У Топорова, безусловно, есть другие лит.журналы, которые назвал он в литобзорах, но и по ним – одна издёвка. Но их я разберу по отличительным отметкам критикана с Питера: след в след, как и положено.
Ещё раз сызнова об этой паре. Они себе придумали масонский прототип союза, где есть особый «комитет трёхсот», но в нашем случае – толпа весьма бездарных, где крикуны и Левенталь, и Топоров, и самовыдвиженец в классики молдавский Лорченков. Но Лорченкова выгнали они, не став считаться с ним. Как сам признался Лорченков, назвав их «ленинградской мафией». Как Топоров, — и Левенталь, и Лорченков – самодовольны. Но речь о них я поведу на фоне их произведений. Я к ним вернусь. Сначала по порядку. Я попытаюсь сохранить ступени хронологии абзацев из статей, хотя не в этом суть.
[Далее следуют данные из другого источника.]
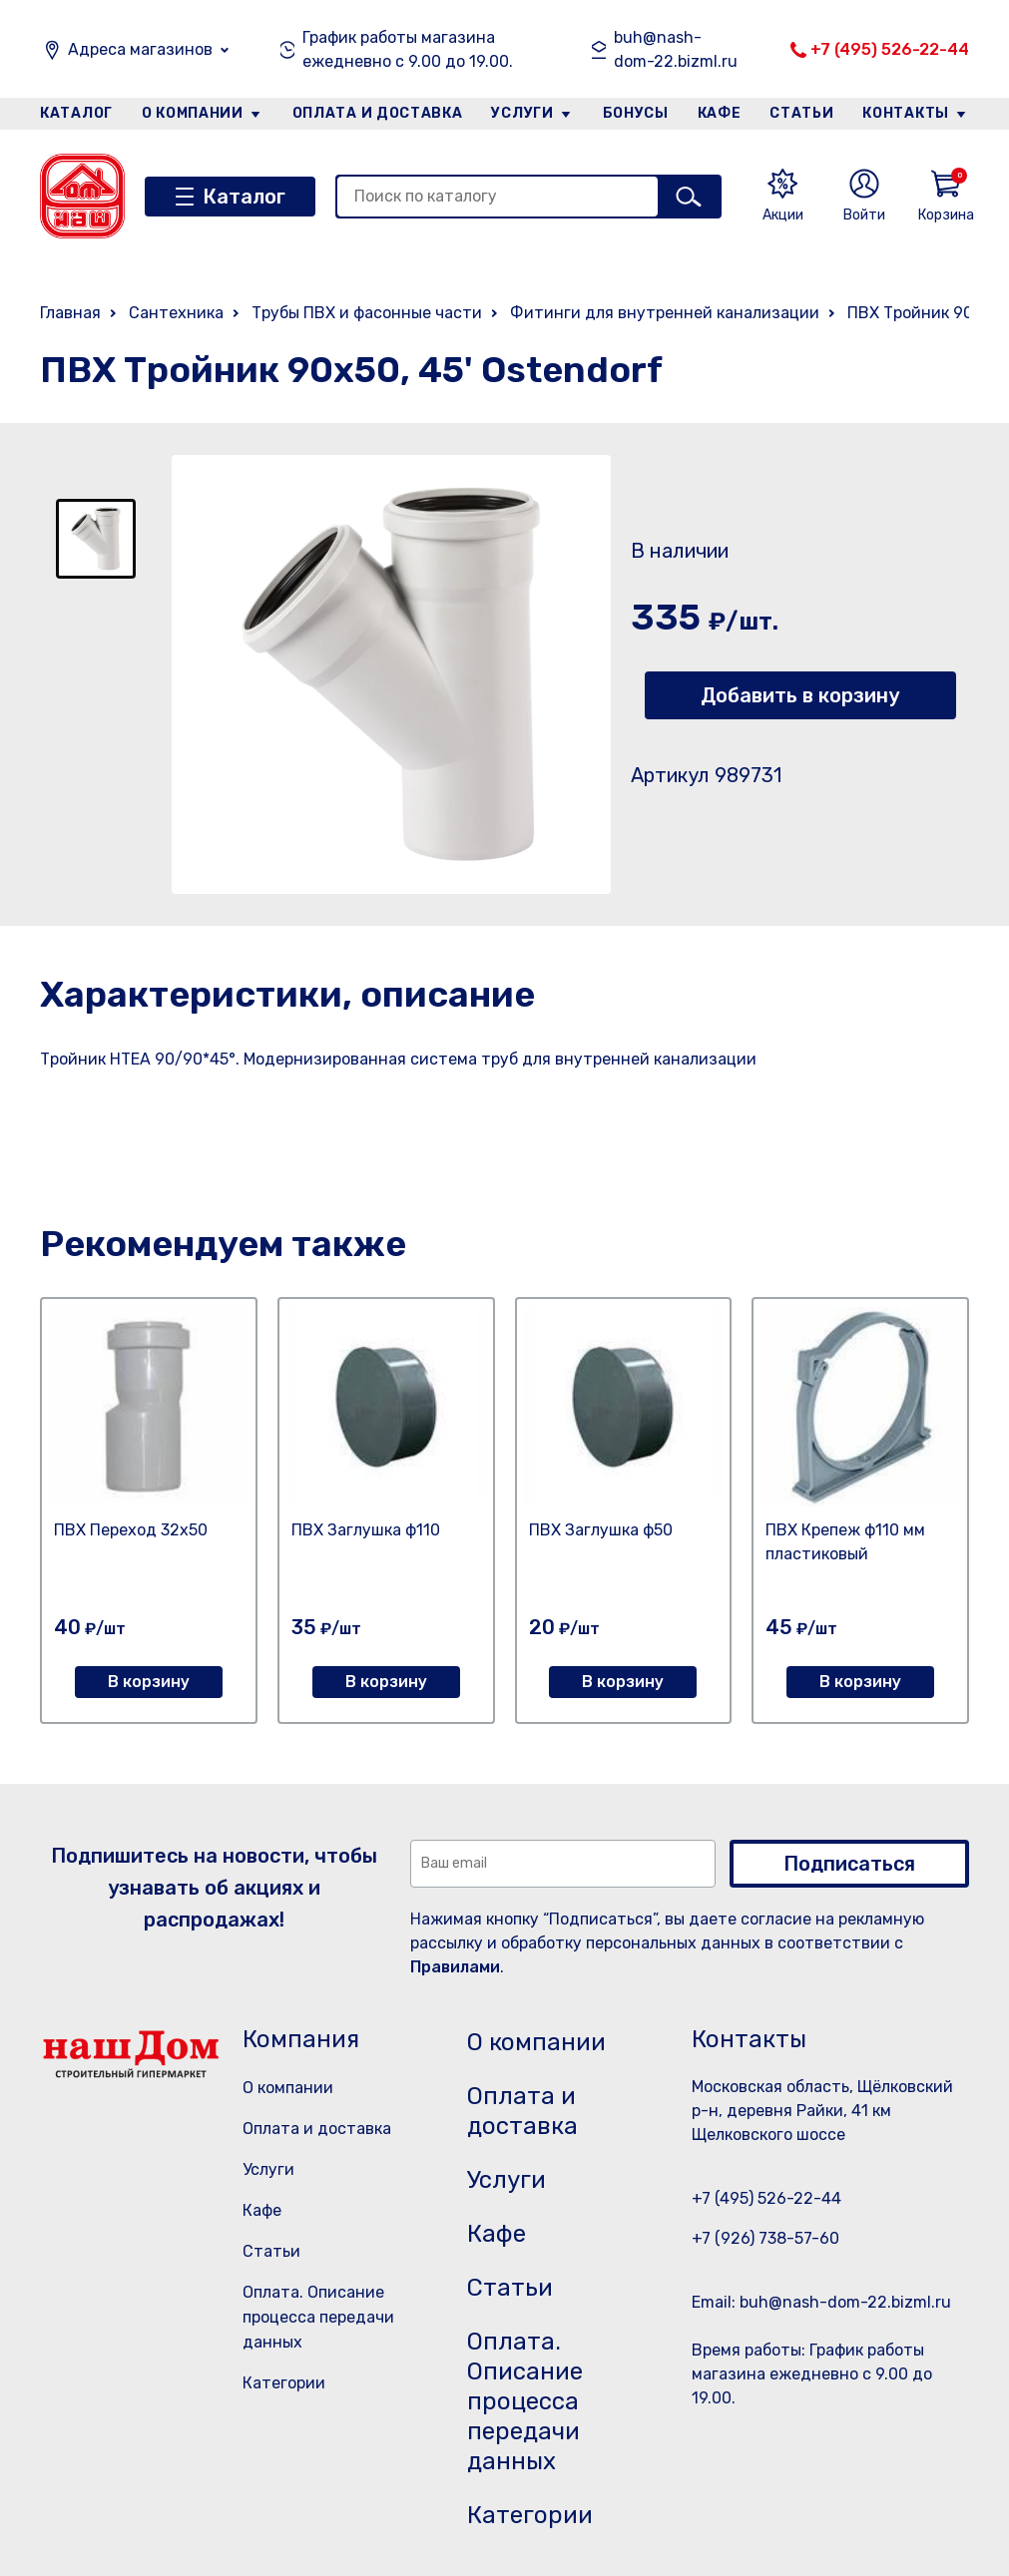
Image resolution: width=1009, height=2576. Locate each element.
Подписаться (849, 1864)
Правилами (455, 1966)
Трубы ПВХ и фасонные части (367, 312)
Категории (284, 2382)
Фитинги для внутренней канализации (664, 312)
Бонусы (636, 113)
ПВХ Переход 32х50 (131, 1529)
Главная (70, 312)
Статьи (801, 113)
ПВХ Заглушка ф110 (365, 1529)
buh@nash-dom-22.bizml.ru (676, 49)
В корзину (149, 1681)
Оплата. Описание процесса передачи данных (318, 2317)
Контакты (905, 113)
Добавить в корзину (800, 695)
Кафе (720, 113)
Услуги (522, 113)
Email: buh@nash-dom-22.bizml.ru (821, 2302)
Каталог (76, 113)
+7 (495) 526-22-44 (889, 49)
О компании (193, 113)
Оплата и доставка (377, 113)
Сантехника (176, 312)
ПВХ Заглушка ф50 (601, 1529)
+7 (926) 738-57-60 (765, 2238)
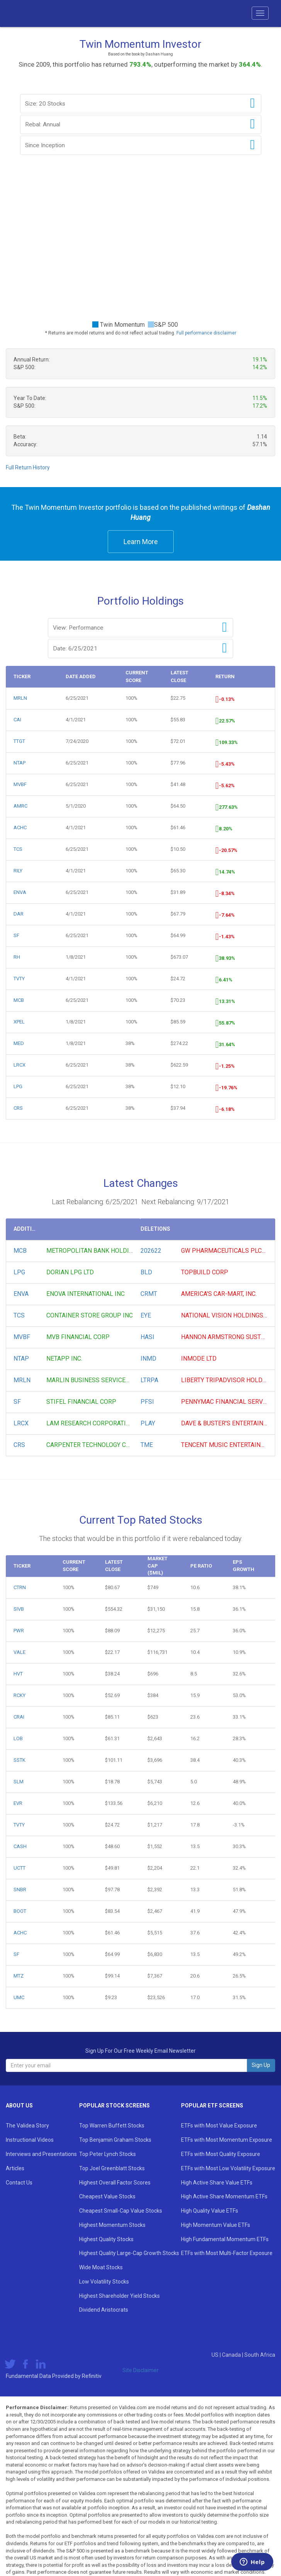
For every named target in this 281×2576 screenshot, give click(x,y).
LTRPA (149, 1380)
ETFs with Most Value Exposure (219, 2125)
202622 (150, 1250)
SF (16, 935)
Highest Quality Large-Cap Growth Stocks (129, 2253)
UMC (19, 1997)
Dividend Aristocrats (103, 2310)
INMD (148, 1358)
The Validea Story (27, 2125)
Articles (15, 2168)
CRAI (19, 1717)
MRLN (20, 698)
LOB (18, 1738)
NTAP (19, 763)
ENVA (20, 892)
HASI (147, 1337)
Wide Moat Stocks (101, 2267)
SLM (19, 1782)
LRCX (19, 1065)
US (216, 2355)
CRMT (148, 1293)
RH (17, 957)
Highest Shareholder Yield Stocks (119, 2296)
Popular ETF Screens (212, 2105)
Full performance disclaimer (206, 333)
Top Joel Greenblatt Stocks (112, 2168)
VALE (19, 1652)
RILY (18, 871)
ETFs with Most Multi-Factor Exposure (227, 2253)
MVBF (20, 784)
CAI (17, 720)
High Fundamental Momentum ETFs (225, 2239)
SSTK (19, 1760)
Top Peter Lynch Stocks (107, 2154)
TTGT (19, 741)
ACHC (20, 827)
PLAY (147, 1423)
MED (19, 1043)
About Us (19, 2105)
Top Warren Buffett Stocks (111, 2125)
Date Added (81, 676)
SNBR (20, 1889)
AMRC (20, 806)
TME (146, 1444)
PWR (19, 1630)
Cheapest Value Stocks (107, 2196)
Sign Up (261, 2065)
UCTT (19, 1868)
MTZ (19, 1976)
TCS (18, 849)
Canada (232, 2355)
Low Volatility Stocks (104, 2282)
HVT (18, 1674)
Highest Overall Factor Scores (115, 2182)
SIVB (19, 1609)
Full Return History (28, 467)
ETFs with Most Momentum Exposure (226, 2140)
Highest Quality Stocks (106, 2239)
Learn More (141, 542)
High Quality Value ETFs (209, 2211)
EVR (18, 1803)
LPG (18, 1086)
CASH (20, 1846)
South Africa (259, 2355)
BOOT (20, 1911)
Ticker (22, 676)
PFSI (147, 1401)
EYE (145, 1315)
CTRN (20, 1587)
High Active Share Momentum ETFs (224, 2196)
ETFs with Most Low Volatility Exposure (228, 2168)
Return (225, 676)
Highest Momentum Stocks (112, 2225)
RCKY (19, 1695)
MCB (19, 1000)
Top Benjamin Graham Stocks (115, 2140)
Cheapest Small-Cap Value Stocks (120, 2211)
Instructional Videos (30, 2140)
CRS (18, 1108)
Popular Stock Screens (114, 2105)
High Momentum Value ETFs (215, 2225)
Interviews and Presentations (41, 2154)
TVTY (19, 978)
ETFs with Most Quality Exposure (220, 2154)
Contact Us (19, 2182)
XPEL (19, 1022)
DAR (19, 914)
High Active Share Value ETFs (216, 2182)
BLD (146, 1272)
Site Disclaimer (140, 2370)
Итак. Статьи о лит.журналах на «Фонтанке.ру».
У Василевского жену зачем-то Топоров хвалил за внешность по странному сравненью с ним, Андреем, мол, жена-то лучше. И Холмогорову Елену (анонсы пишет для журнала «Знамя») за красоту припомнил, хоть и с отсрочкой в тридцать лет, мол: помню, в семьдесят девятом была юна сия особа. Чудак он, впрочем, как всегда.
Листает электронный вид журналов, а мысли, как масленые пальцы, норовят за юбками плестись, шурша в реальности штанами. А в итоге: журнал литературный весь испачкан от таких слюнявых взоров старика. Литкритик думает о плоти, а от духовной пищи, видимо, его уже воротит.
В его потоке мыслей – искуситель змей, сбивающий от поисков бессмертных строф в огромной массе текстов. Наш Топоров неверно понимает пушкинскую строку «души прекрасные порывы». Санкт-петербургский критик не желает рыться и искать, он просто душит собственным бездушием. Все его потуги для культуры – кривлянье старика с температурой, к тому ж сбежавшего из психбольницы.
Вот «Новый мир». И Топоров, конечно, высказался в том ключе, что: «автор «Учителя цинизма» — штатный сотрудник «Нового мира». В «толстых» журналах свято блюдут эту традицию, а в «Новом мире», самом традиционном из них, — в первую очередь. И не только блюдут, но и развивают: вот ведь Симонов и Твардовский, как сказано, регулярно печатали здесь свои стихи, а Василевский и сам печатается, и жену свою печатает – тоже поэтессу и, кстати, в отличие от него самого недурную». Ну, что я говорил. Завидует чужой жене. Но тут же Топоров изрёк: «в разбираемом здесь июльском номере лишь прекрасная поэтическая подборка Игоря Караулова пришла, так сказать, со стороны».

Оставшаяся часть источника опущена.